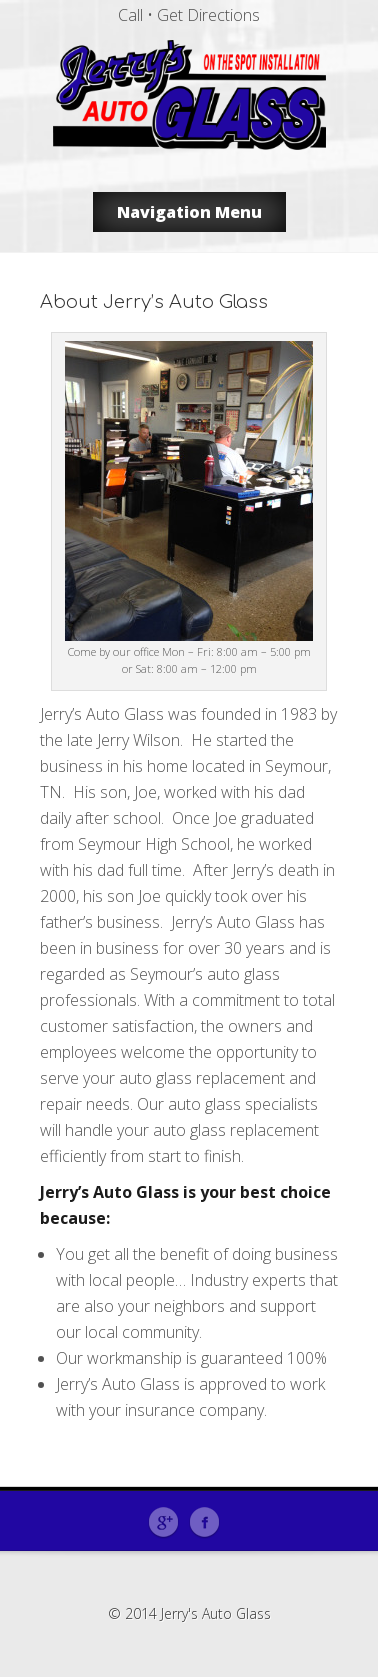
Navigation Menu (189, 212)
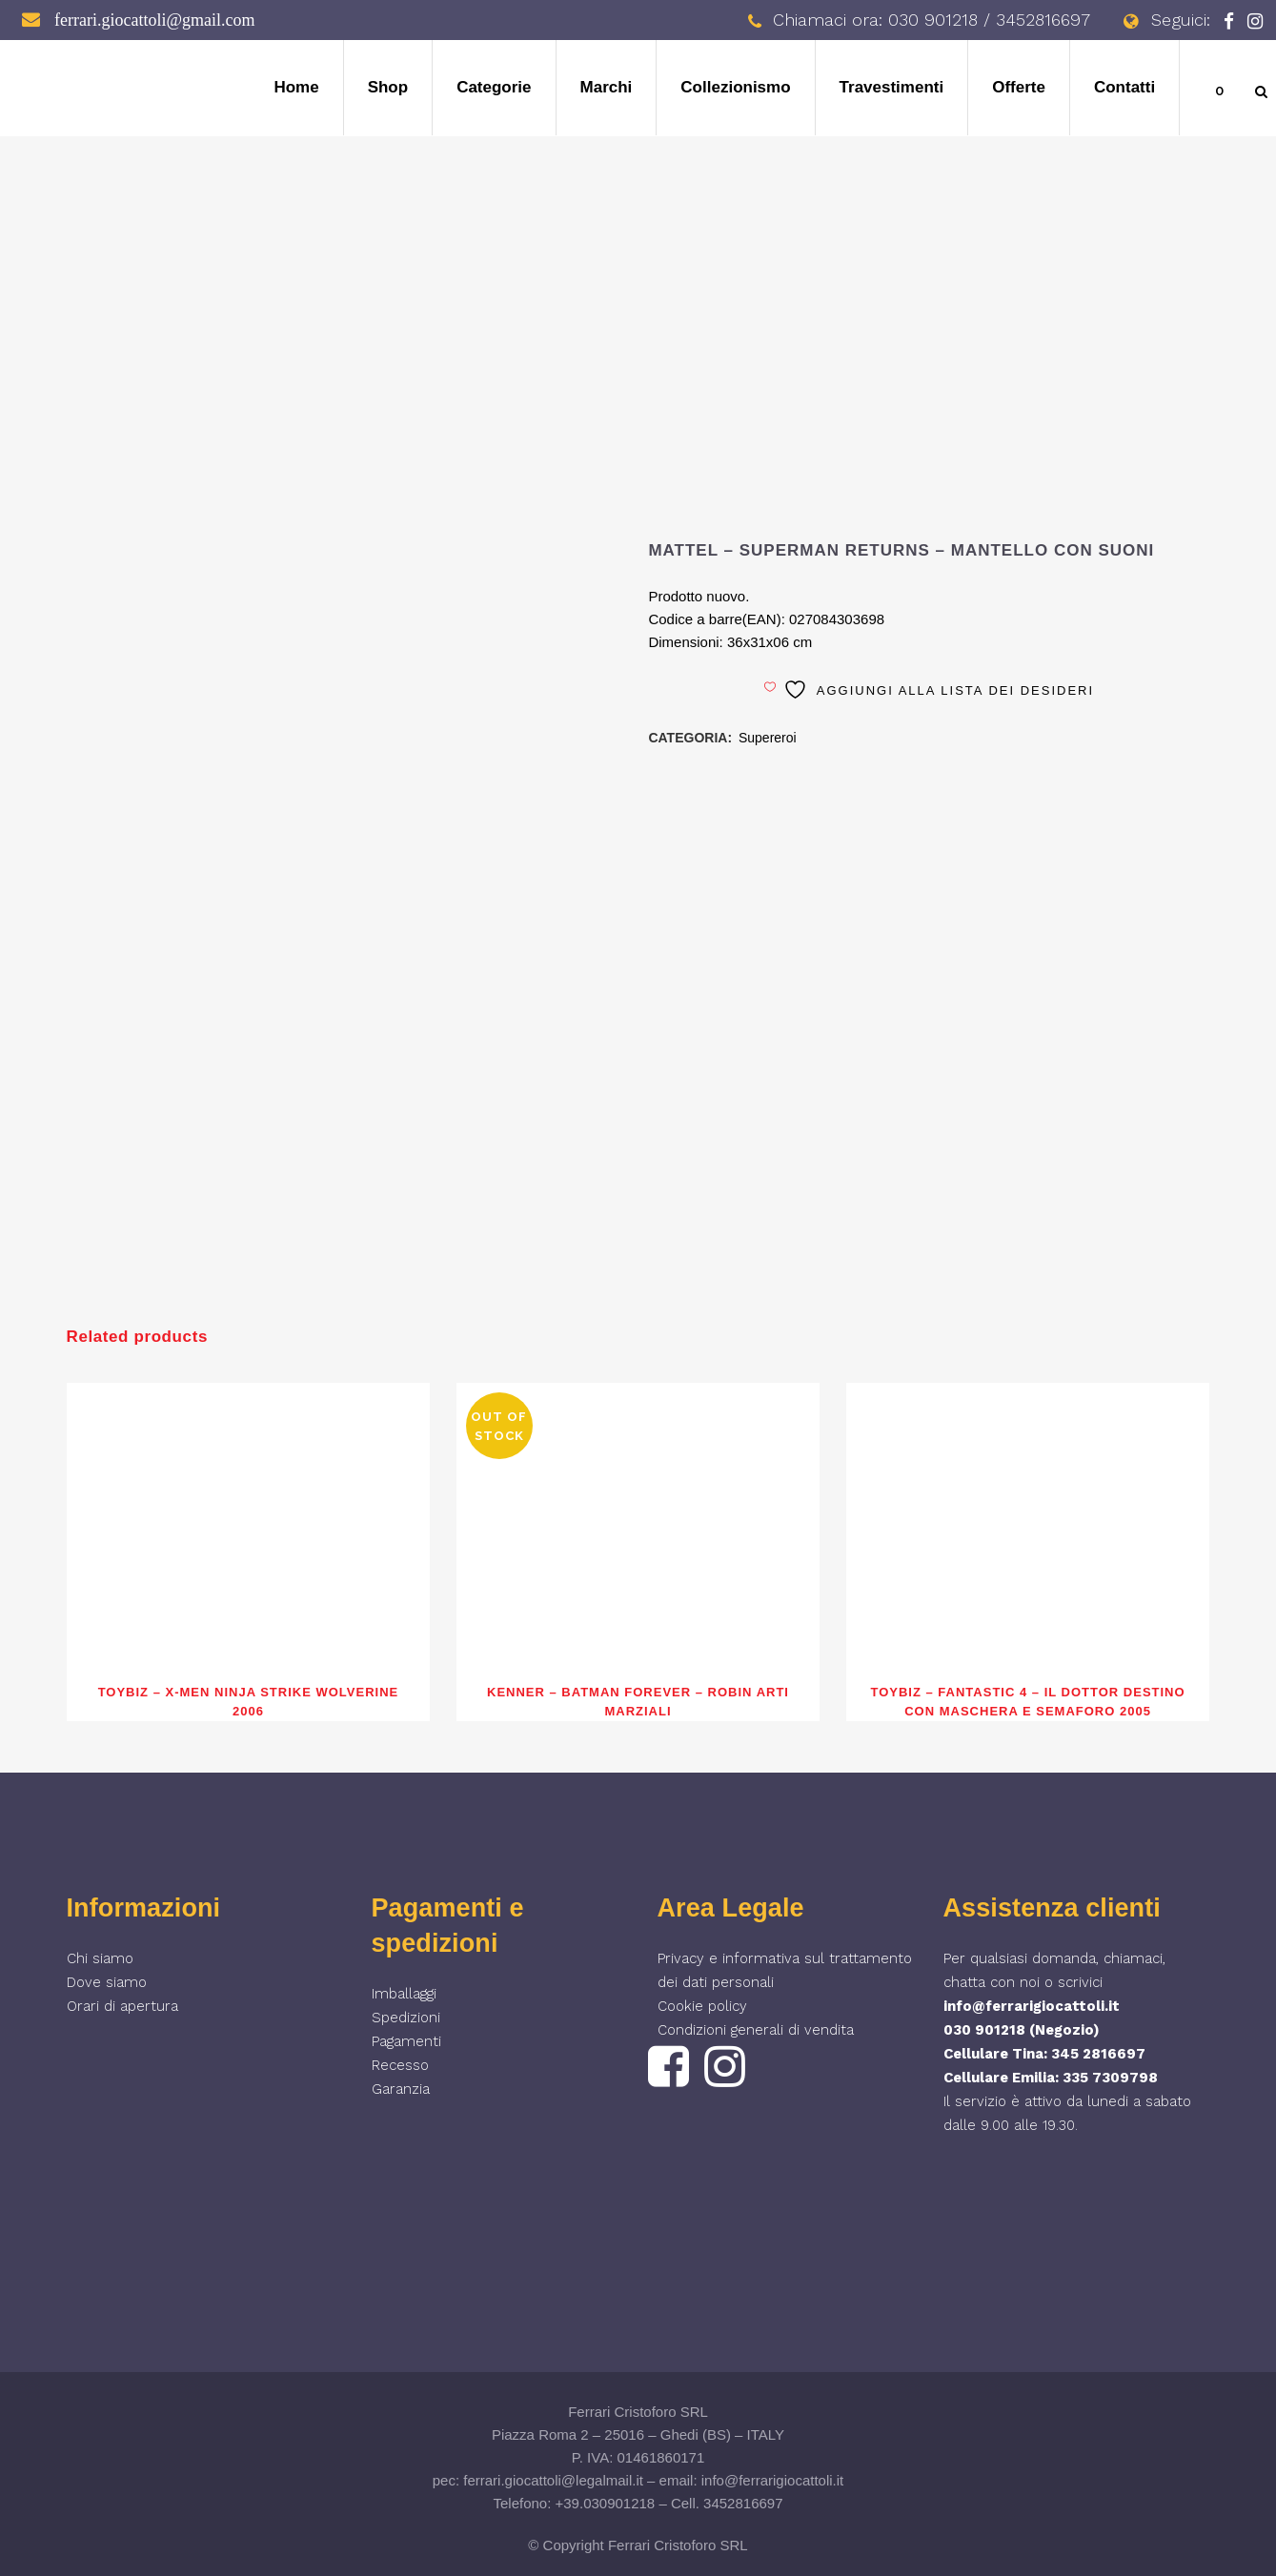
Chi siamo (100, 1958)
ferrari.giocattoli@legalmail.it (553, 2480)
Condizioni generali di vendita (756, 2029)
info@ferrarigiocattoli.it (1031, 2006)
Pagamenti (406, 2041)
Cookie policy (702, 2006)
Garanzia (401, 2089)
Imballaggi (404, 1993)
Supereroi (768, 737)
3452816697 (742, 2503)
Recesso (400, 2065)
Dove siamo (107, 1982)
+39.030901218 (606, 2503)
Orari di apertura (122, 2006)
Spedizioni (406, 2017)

━━━━━━

> Task prompt
Copy exactly the lines running from the one that holds "info@ferrarigiocattoli.it (1031, 2006)" to the last line of the listing above. Include both of those lines.

> Answer to this problem
info@ferrarigiocattoli.it (1031, 2006)
Pagamenti (406, 2041)
Cookie policy (702, 2006)
Garanzia (401, 2089)
Imballaggi (404, 1993)
Supereroi (768, 737)
3452816697 (742, 2503)
Recesso (400, 2065)
Dove siamo (107, 1982)
+39.030901218 (606, 2503)
Orari di apertura (122, 2006)
Spedizioni (406, 2017)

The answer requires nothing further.